== Segment start ==
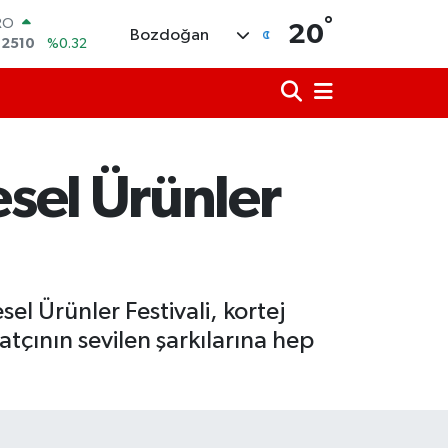
°
ERLİN
20
Bozdoğan
,4811
%0.38
AM ALTIN
48.99
%2.59
ST100
.779
%-14
TCOIN
.960,21
%0.87
esel Ürünler
LAR
,7436
%0.18
RO
,2510
%0.32
el Ürünler Festivali, kortej
tçının sevilen şarkılarına hep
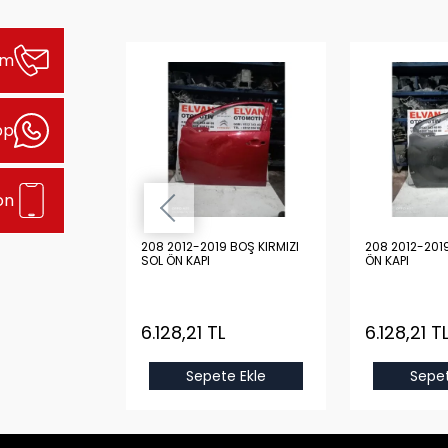
şim
pp
on
9 DOLU MAVİ
208 2012-2019 BOŞ KIRMIZI
208 2012-201
SOL ÖN KAPI
ÖN KAPI
 TL
6.128,21 TL
6.128,21 T
e Ekle
Sepete Ekle
Sepet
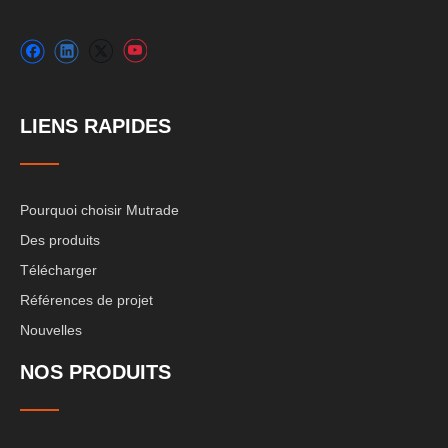
LIENS RAPIDES
Pourquoi choisir Mutrade
Des produits
Télécharger
Références de projet
Nouvelles
NOS PRODUITS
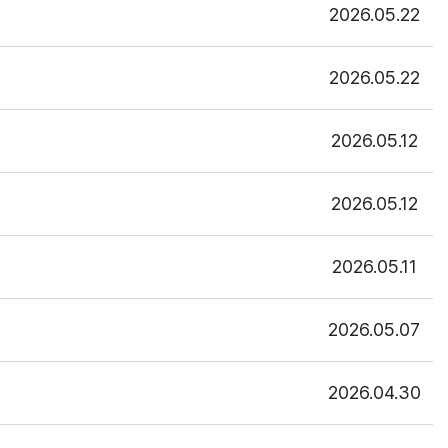
2026.05.22
2026.05.22
2026.05.12
2026.05.12
2026.05.11
2026.05.07
2026.04.30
== Segment end ==
» **Problem details**
Among the lines above, which ones hold the string "Ürünler"? Show them.

» **Solution to this exercise**
esel Ürünler
el Ürünler Festivali, kortej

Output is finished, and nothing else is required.